Hypothetical situation: Say I happened to see Joshua (sorry brother, first name I saw  ) curse someone out because that person ran a stop sign and crashed into him. Now, let's assume that I were to go up to Joshua, pull him aside, and point out his error. He then blurts out "You can't judge me, it says in the Bible 'Judge not, lest ye be judged'!". What he doesn't realize when he says this is that he's guilty of the same offense he's accusing me of committing. Judging me for judging him (biblically I might add).

Also, most people that use this verse often profess Christ by mouth, and not by life, and they do not want anyone questioning that profession's genuineness. Basically, it's used as a justification to sin all they want.

Besides, one visit to 1 John 2 trashes this modern interpretation.

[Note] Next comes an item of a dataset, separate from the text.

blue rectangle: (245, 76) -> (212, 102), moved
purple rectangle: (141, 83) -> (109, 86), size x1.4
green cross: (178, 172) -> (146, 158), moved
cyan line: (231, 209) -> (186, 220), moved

Sorry if I got off on a little bit of a tangent with this post.


----------



## nyjbarnes (Mar 1, 2010)

Totally agreed. Especially the genuine aspect. People want to judge you by your actions and themselves by their intentions.


----------



## MW (Mar 1, 2010)

The Bible nowhere says, "Judge not." It says, "Judge not, that ye be not judged," i.e., do not judge with the type of judgment you yourself are not willing to be judged by.


----------



## Edward (Mar 1, 2010)

> My question is: How would you respond to someone who tried to use this verse against you in response to a disagreement or criticism you made?

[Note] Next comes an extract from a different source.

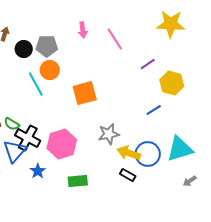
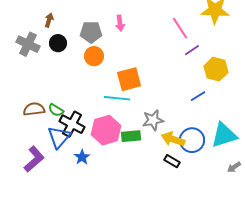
pink arrow: (83, 30) -> (120, 23), moved
pink line: (115, 39) -> (180, 28), moved
black circle: (24, 49) -> (58, 43), moved
cyan line: (36, 84) -> (117, 98), moved, turned -55
green rectangle: (78, 181) -> (131, 136), moved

When someone throws these verses at me, I generally toss back I Cor. 6:2-3.


----------



## EricP (Mar 1, 2010)

I've always figured that even though my sins are bad, yours are always worse; and boy do I want to dig up the dirt on you to find out how bad! I think our fallen nature, both as hypocrites and viewers of Sally, Montel and the like, make all of us this way (though of course you are worse!). Maybe part of a response to a "judge not lest..." comment is to confirm sinfulness (without having to compare notes), muse Socratically if it is REALLY better to permit any and all bad behavior, and then use the whole thing as a segue into proper church discipline (and go 11 chapters or so further in Matt.).


----------



## Der Pilger (Mar 2, 2010)

O'GodHowGreatThouArt said:


> Hypothetical situation: Say I happened to see Joshua (sorry brother, first name I saw  ) curse someone out because that person ran a stop sign and crashed into him. Now, let's assume that I were to go up to Joshua, pull him aside, and point out his error. He then blurts out "You can't judge me, it says in the Bible 'Judge not, lest ye be judged'!". *What he doesn't realize when he says this is that he's guilty of the same offense he's accusing me of committing. Judging me for judging him (biblically I might add).*



The boldfaced part above corresponds to my #2 response in the OP. It took me a while to realize that that is what is really going on when people play the "Judge not" game: They themselves are judging your motives because in almost every case, if not every case, they are judging you as being unloving and condemning. They don't actually say that, but in my experience that has seemed to be the case.


----------